Can you describe your setup? If I understand correctly from your logs, it seems like you're doing: root and swap on LVM on LUKS on RAID. Is that right? I think the problem now is that we're hitting a dependency cycle very similar to https://github.com/dracutdevs/dracut/pull/931: - systemd-cryptsetup is waiting for remote-fs-pre.target - remote-fs-pre.target is waiting for dracut-initqueue.service - dracut-initqueue.service is waiting for /dev/vg0/root to appear - /dev/vg0/root is on LUKS, so won't appear until systemd-cryptsetup runs As another test, on top of rd_NO_LUKS, can you also add rd.auto and remove rd.lvm.lv=vg0/root and rd.lvm.lv=vg0/swap?

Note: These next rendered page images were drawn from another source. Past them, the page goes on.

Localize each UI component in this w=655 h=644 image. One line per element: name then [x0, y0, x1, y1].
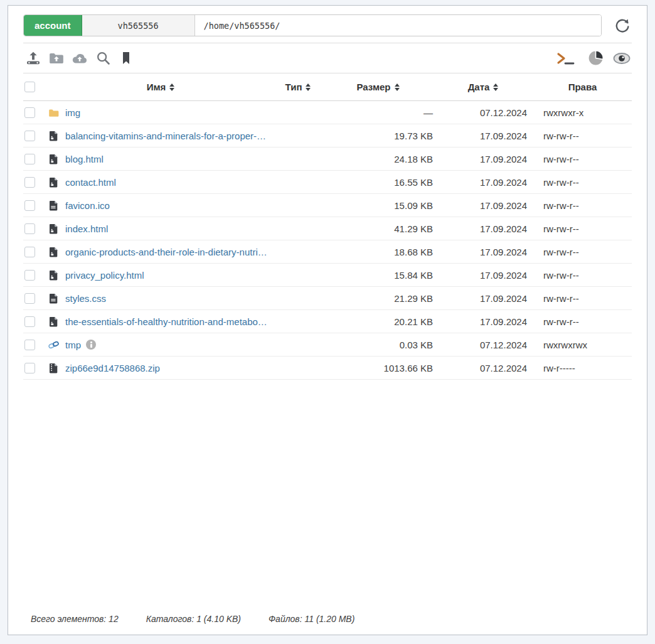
file-type-icon — [48, 223, 59, 234]
row-checkbox[interactable] — [24, 107, 35, 118]
perms-cell: rw-rw-r-- — [533, 131, 632, 141]
preview-button[interactable] — [612, 49, 632, 68]
file-name-link[interactable]: tmp — [65, 340, 81, 350]
file-name-link[interactable]: index.html — [65, 223, 108, 234]
file-name-link[interactable]: contact.html — [65, 177, 116, 188]
row-checkbox[interactable] — [24, 316, 35, 327]
refresh-icon — [614, 18, 631, 34]
row-checkbox-cell — [23, 154, 48, 164]
row-checkbox-cell — [23, 223, 48, 234]
bookmark-button[interactable] — [116, 49, 136, 68]
file-name-link[interactable]: the-essentials-of-healthy-nutrition-and-… — [65, 316, 267, 327]
perms-cell: rw-rw-r-- — [533, 200, 632, 211]
row-checkbox-cell — [23, 177, 48, 188]
size-cell: 41.29 KB — [323, 223, 433, 234]
row-checkbox[interactable] — [24, 177, 35, 188]
header-date-label: Дата — [468, 82, 490, 92]
perms-cell: rw-rw-r-- — [533, 223, 632, 234]
sort-by-date[interactable]: Дата — [468, 82, 499, 92]
terminal-button[interactable] — [554, 49, 579, 68]
path-input[interactable] — [195, 15, 601, 36]
sort-by-type[interactable]: Тип — [285, 82, 311, 92]
toolbar — [23, 43, 632, 73]
table-row: styles.css 21.29 KB 17.09.2024 rw-rw-r-- — [23, 287, 632, 310]
file-name-link[interactable]: img — [65, 107, 80, 118]
sort-icon — [395, 83, 400, 91]
file-name-link[interactable]: balancing-vitamins-and-minerals-for-a-pr… — [65, 131, 266, 141]
date-cell: 17.09.2024 — [433, 247, 533, 257]
perms-cell: rw-rw-r-- — [533, 270, 632, 281]
perms-cell: rw-r----- — [533, 363, 632, 373]
perms-cell: rw-rw-r-- — [533, 154, 632, 164]
cloud-upload-icon — [71, 50, 88, 67]
file-type-icon — [48, 270, 59, 281]
row-checkbox[interactable] — [24, 270, 35, 281]
size-cell: 24.18 KB — [323, 154, 433, 164]
row-checkbox[interactable] — [24, 340, 35, 350]
row-checkbox[interactable] — [24, 154, 35, 164]
cloud-upload-button[interactable] — [70, 49, 90, 68]
sort-by-size[interactable]: Размер — [356, 82, 399, 92]
file-type-icon — [48, 340, 59, 350]
name-cell: zip66e9d14758868.zip — [48, 363, 273, 373]
table-row: img — 07.12.2024 rwxrwxr-x — [23, 101, 632, 124]
file-type-icon — [48, 247, 59, 257]
file-type-icon — [48, 293, 59, 304]
folder-upload-icon — [48, 50, 65, 67]
row-checkbox[interactable] — [24, 293, 35, 304]
upload-to-folder-button[interactable] — [46, 49, 67, 68]
size-cell: 15.84 KB — [323, 270, 433, 281]
row-checkbox[interactable] — [24, 247, 35, 257]
toolbar-right — [548, 49, 632, 68]
bookmark-icon — [119, 50, 134, 66]
table-row: balancing-vitamins-and-minerals-for-a-pr… — [23, 124, 632, 148]
status-bar: Всего элементов: 12 Каталогов: 1 (4.10 K… — [23, 614, 632, 635]
file-type-icon — [48, 154, 59, 164]
row-checkbox[interactable] — [24, 131, 35, 141]
row-checkbox-cell — [23, 340, 48, 350]
size-cell: 18.68 KB — [323, 247, 433, 257]
size-cell: — — [323, 107, 433, 118]
name-cell: favicon.ico — [48, 200, 273, 211]
date-cell: 17.09.2024 — [433, 131, 533, 141]
select-all-checkbox[interactable] — [24, 82, 35, 92]
file-name-link[interactable]: zip66e9d14758868.zip — [65, 363, 160, 373]
sort-icon — [306, 83, 311, 91]
file-name-link[interactable]: favicon.ico — [65, 200, 110, 211]
refresh-button[interactable] — [613, 16, 632, 35]
header-type: Тип — [273, 82, 323, 92]
header-perms: Права — [533, 82, 632, 92]
name-cell: blog.html — [48, 154, 273, 164]
table-header: Имя Тип Размер Дата Права — [23, 73, 632, 101]
file-name-link[interactable]: blog.html — [65, 154, 104, 164]
location-input-group: account vh565556 — [23, 14, 602, 36]
row-checkbox[interactable] — [24, 223, 35, 234]
row-checkbox-cell — [23, 200, 48, 211]
date-cell: 07.12.2024 — [433, 340, 533, 350]
search-button[interactable] — [93, 49, 113, 68]
name-cell: img — [48, 107, 273, 118]
username-field[interactable]: vh565556 — [82, 15, 195, 36]
upload-button[interactable] — [23, 49, 43, 68]
info-icon[interactable] — [86, 340, 96, 350]
total-items-label: Всего элементов: 12 — [31, 614, 119, 624]
file-name-link[interactable]: organic-products-and-their-role-in-dieta… — [65, 247, 267, 257]
table-row: favicon.ico 15.09 KB 17.09.2024 rw-rw-r-… — [23, 194, 632, 217]
row-checkbox[interactable] — [24, 200, 35, 211]
row-checkbox[interactable] — [24, 363, 35, 373]
upload-icon — [25, 50, 41, 67]
date-cell: 17.09.2024 — [433, 293, 533, 304]
file-name-link[interactable]: styles.css — [65, 293, 106, 304]
disk-usage-button[interactable] — [585, 49, 605, 68]
table-row: tmp 0.03 KB 07.12.2024 rwxrwxrwx — [23, 333, 632, 357]
file-name-link[interactable]: privacy_policy.html — [65, 270, 144, 281]
table-row: blog.html 24.18 KB 17.09.2024 rw-rw-r-- — [23, 148, 632, 171]
file-type-icon — [48, 200, 59, 211]
row-checkbox-cell — [23, 247, 48, 257]
name-cell: contact.html — [48, 177, 273, 188]
date-cell: 07.12.2024 — [433, 107, 533, 118]
sort-icon — [493, 83, 498, 91]
account-button[interactable]: account — [24, 15, 82, 36]
sort-by-name[interactable]: Имя — [147, 82, 175, 92]
perms-cell: rw-rw-r-- — [533, 247, 632, 257]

Created attachment 1799438 [details] Image at the point where the boot gets stuck, with rd.auto
(In reply to Jonathan Lebon from comment #40) > Can you describe your setup? If I understand correctly from your logs, it > seems like you're doing: root and swap on LVM on LUKS on RAID. Is that right? Yes. Two physical disks each with three partitions. /boot and /boot/efi are each one partition on each disk mirrored with mdraid; the remaining partition is also a RAID 1, with as you said, LVM on LUKS on it. The LUKS device is unlocked with clevis talking to one of a pair of tang servers. > As another test, on top of rd_NO_LUKS, can you also add rd.auto and remove > rd.lvm.lv=vg0/root and rd.lvm.lv=vg0/swap? This also gets stuck at "Remote Encrypted Volumes" but it does look like it's at least trying to unlock the root device. I didn't get a shell after 15 minutes or so, so attachment #1799438 [details] has a photo.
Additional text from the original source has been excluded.